Remember when, in the 1980s, there was a wave of hysteria surrounding the idea of Satanism in popular culture? Everything from heavy metal music to Dungeons & Dragons to horror movies was accused of promoting Satanic beliefs and corrupting young minds. This moral panic was fueled by sensationalized media coverage, religious zealotry, and a general fear of the unknown -- not unlike a lot of media and fake news today.
One of the most significant targets of this Satanic panic was heavy metal music. Bands like Black Sabbath, Slayer, and Judas Priest were accused of using Satanic imagery and lyrics to corrupt their young fans. Parents, religious groups, and politicians spoke out against the genre, calling for boycotts and even censorship. But in reality, the vast majority of these bands were just using the devil as a marketing tool, much like horror movies use monsters to sell tickets.
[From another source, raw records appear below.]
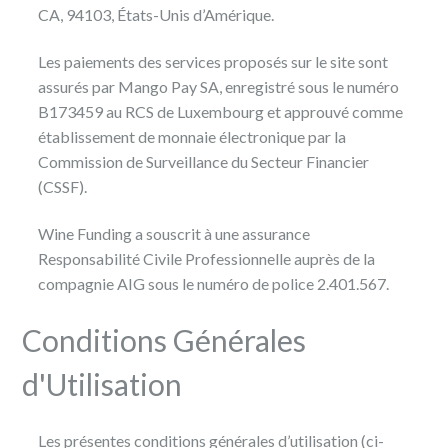
CA, 94103, États-Unis d’Amérique.
Les paiements des services proposés sur le site sont
assurés par Mango Pay SA, enregistré sous le numéro
B173459 au RCS de Luxembourg et approuvé comme
établissement de monnaie électronique par la
Commission de Surveillance du Secteur Financier
(CSSF).
Wine Funding a souscrit à une assurance
Responsabilité Civile Professionnelle auprès de la
compagnie AIG sous le numéro de police 2.401.567.
Conditions Générales
d'Utilisation
Les présentes conditions générales d’utilisation (ci-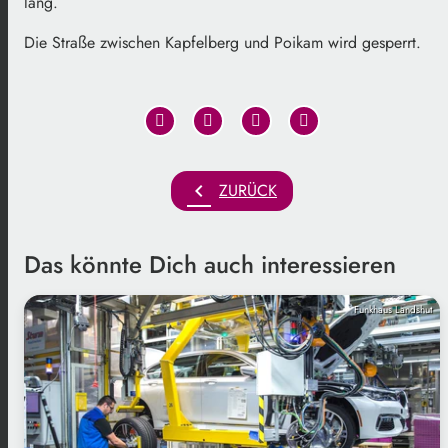
lang.
Die Straße zwischen Kapfelberg und Poikam wird gesperrt.
chevron_left
ZURÜCK
Das könnte Dich auch interessieren
Funkhaus Landshut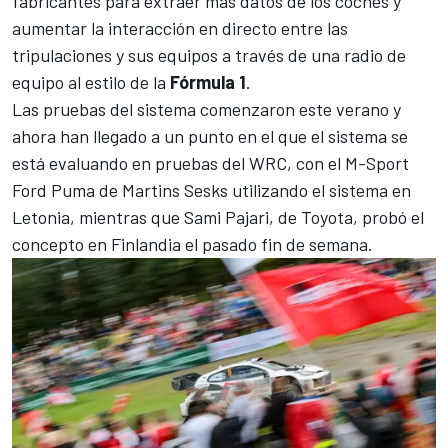
fabricantes para extraer más datos de los coches y
aumentar la interacción en directo entre las
tripulaciones y sus equipos a través de una radio de
equipo al estilo de la
Fórmula 1
.
Las pruebas del sistema comenzaron este verano y
ahora han llegado a un punto en el que el sistema se
está evaluando en pruebas del WRC, con el
M-Sport
Ford Puma de Martins Sesks utilizando el sistema en
Letonia, mientras que Sami Pajari, de Toyota, probó el
concepto en Finlandia el pasado fin de semana.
The hype today isn't as bad. We have Ghost, Powerwolf, and many other bands which do, in fact, portray satanic or heathen imagery or themes, and yet the sensationalism about it is nonexistent.
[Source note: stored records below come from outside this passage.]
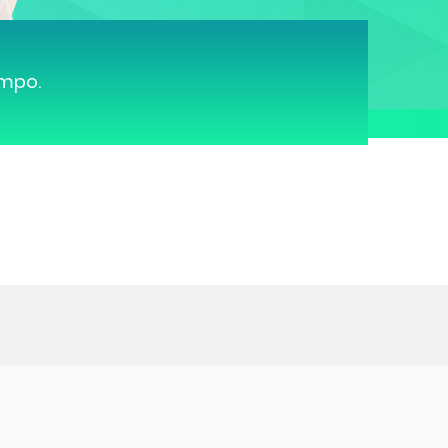
ampo.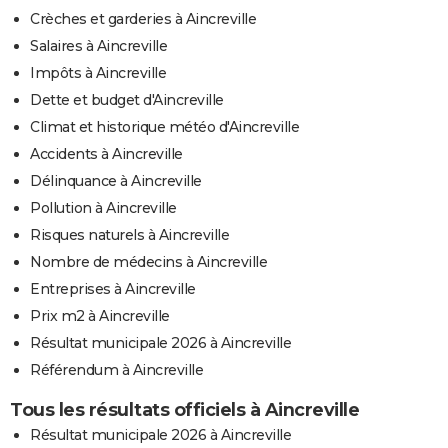
Crèches et garderies à Aincreville
Salaires à Aincreville
Impôts à Aincreville
Dette et budget d'Aincreville
Climat et historique météo d'Aincreville
Accidents à Aincreville
Délinquance à Aincreville
Pollution à Aincreville
Risques naturels à Aincreville
Nombre de médecins à Aincreville
Entreprises à Aincreville
Prix m2 à Aincreville
Résultat municipale 2026 à Aincreville
Référendum à Aincreville
Tous les résultats officiels à Aincreville
Résultat municipale 2026 à Aincreville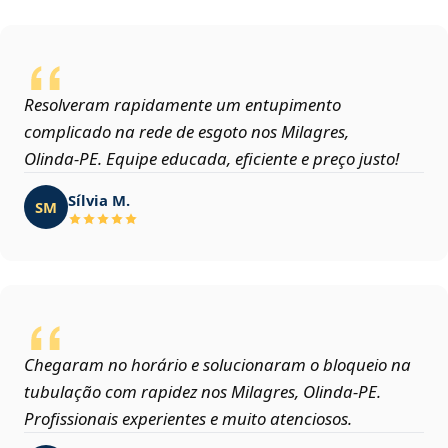
Resolveram rapidamente um entupimento
complicado na rede de esgoto nos Milagres,
Olinda‑PE. Equipe educada, eficiente e preço justo!
Sílvia M.
SM
Chegaram no horário e solucionaram o bloqueio na
tubulação com rapidez nos Milagres, Olinda‑PE.
Profissionais experientes e muito atenciosos.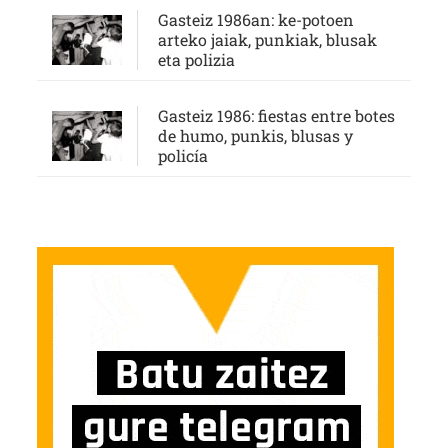
Gasteiz 1986an: ke-potoen
arteko jaiak, punkiak, blusak
eta polizia
Gasteiz 1986: fiestas entre botes
de humo, punkis, blusas y
policía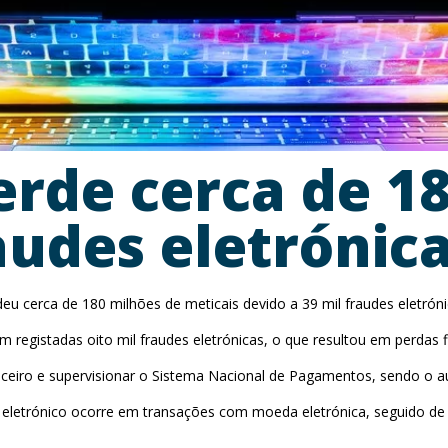
de cerca de 18
audes eletrónic
u cerca de 180 milhões de meticais devido a 39 mil fraudes eletrón
 registadas oito mil fraudes eletrónicas, o que resultou em perdas
nceiro e supervisionar o Sistema Nacional de Pagamentos, sendo o
etrónico ocorre em transações com moeda eletrónica, seguido de tr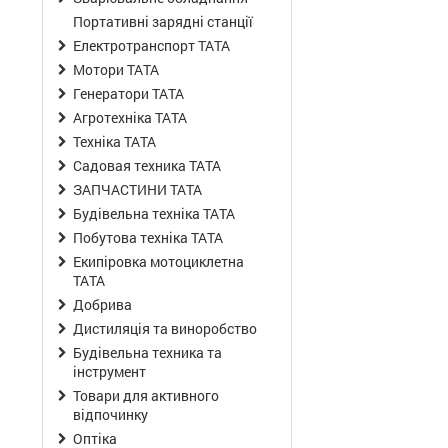
Портативні зарядні станції
Електротранспорт ТАТА
Мотори ТАТА
Генератори ТАТА
Агротехніка ТАТА
Техніка ТАТА
Садовая техника ТАТА
ЗАПЧАСТИНИ ТАТА
Будівельна техніка ТАТА
Побутова техніка ТАТА
Екипіровка мотоциклетна
ТАТА
Добрива
Дистиляція та виноробство
Будівельна техника та
інструмент
Товари для активного
відпочинку
Оптіка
Another popular target of the Satanic panic was the role-playing game Dungeons & Dragons. The game was accused of promoting witchcraft, devil worship, and suicide. These allegations were completely unfounded, but they were widely believed, leading to bans and restrictions on the game in some areas.
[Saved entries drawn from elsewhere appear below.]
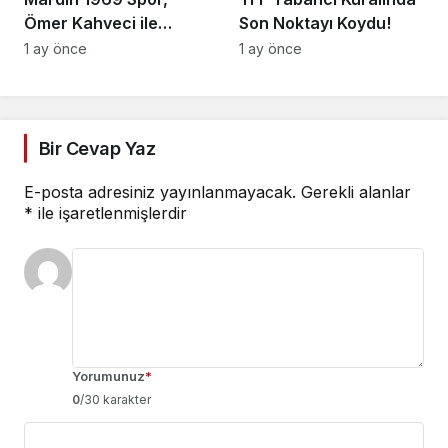
Ömer Kahveci ile
Son Noktayı Koydu!
anlaştı!
1 ay önce
1 ay önce
Bir Cevap Yaz
E-posta adresiniz yayınlanmayacak.
Gerekli alanlar
*
ile işaretlenmişlerdir
Yorumunuz
*
0
/30 karakter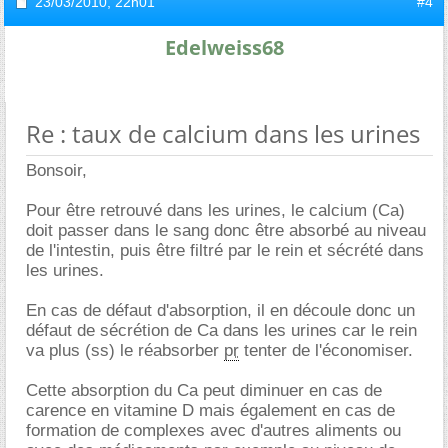
23/03/2010,
22h01
#4
Edelweiss68
Re : taux de calcium dans les urines
Bonsoir,
Pour être retrouvé dans les urines, le calcium (Ca)
doit passer dans le sang donc être absorbé au niveau
de l'intestin, puis être filtré par le rein et sécrété dans
les urines.
En cas de défaut d'absorption, il en découle donc un
défaut de sécrétion de Ca dans les urines car le rein
va plus (ss) le réabsorber
pr
tenter de l'économiser.
Cette absorption du Ca peut diminuer en cas de
carence en vitamine D mais également en cas de
formation de complexes avec d'autres aliments ou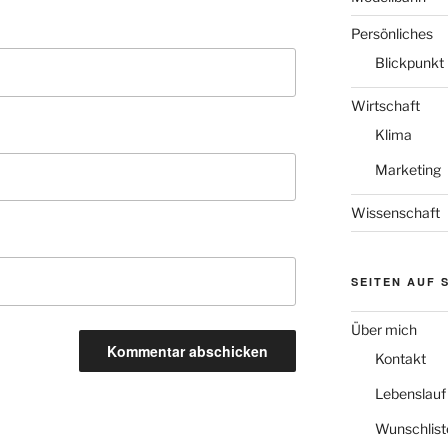
Persönliches
Blickpunkt
Wirtschaft
Klima
Marketing
Wissenschaft
SEITEN AUF 
Über mich
Kontakt
Lebenslauf
Wunschlist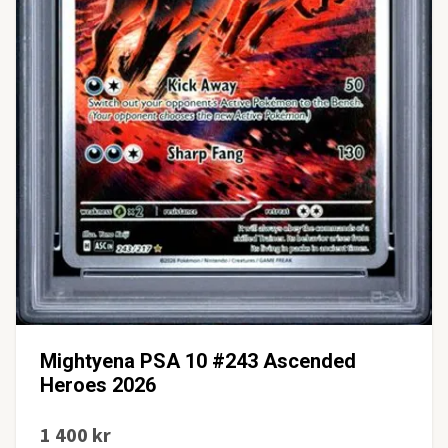
Mightyena PSA 10 #243 Ascended
Heroes 2026
1 400 kr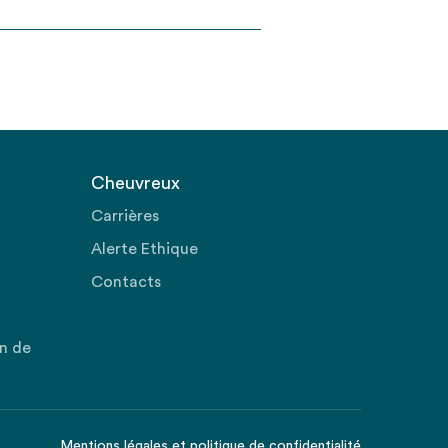
Cheuvreux
Carrières
Alerte Ethique
Contacts
on de
Mentions légales
et
politique de confidentialité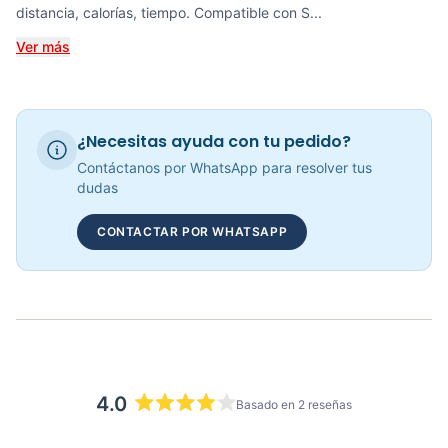
distancia, calorías, tiempo. Compatible con S...
COP 2,383,025.00
Ver más
Bicicleta Spinning Genoa Sportfitness – 70321
¿Necesitas ayuda con tu pedido?
COP 1,422,957.00
Contáctanos por WhatsApp para resolver tus
dudas
CONTACTAR POR WHATSAPP
Bicicleta Spinning Urbino - Sportfitness 70403
COP 885,000.00
4.0
Basado en 2 reseñas
Calificado
4.0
People actually fabricated and published statistics that supported a higher rate of suicide among D&D players. Yet suicide rates are almost 3 times higher today than in the 80s, especially among religiously persecuted groups like LGBTQ+ youth. Perhaps nonconforming groups like nerds in the 80s and LGBTQ+ youth today have something in common: oppression.
Even innocent pop culture phenomena were not immune to the Satanic panic. Rumors swirled that some popular songs contained secret Satanic messages when played backward. The most famous of these was the accusation that the song "Stairway to Heaven" by Led Zeppelin contained hidden messages that could only be heard by playing the song in reverse. This was later debunked, but it illustrates the level of paranoia surrounding the issue.
The Satanic panic of the 1980s was a misguided and unnecessary phenomenon that had a lasting impact on popular culture. It led to censorship, self-censorship, and the stigmatization of certain genres and hobbies. In retrospect, it's clear that the fears were largely unfounded and that the pop culture of the 80s was generally innocent and wholesome.
Today, we can look back on this period with a critical eye and learn from our mistakes. We can understand that sensationalized media coverage, religious zealotry, and fear of the unknown can lead to irrational and harmful behavior. It's important to be critical of the information we receive and to question our assumptions about the world around us.
And most importantly, we should embrace diversity and different cultural expressions rather than demonizing them out of fear.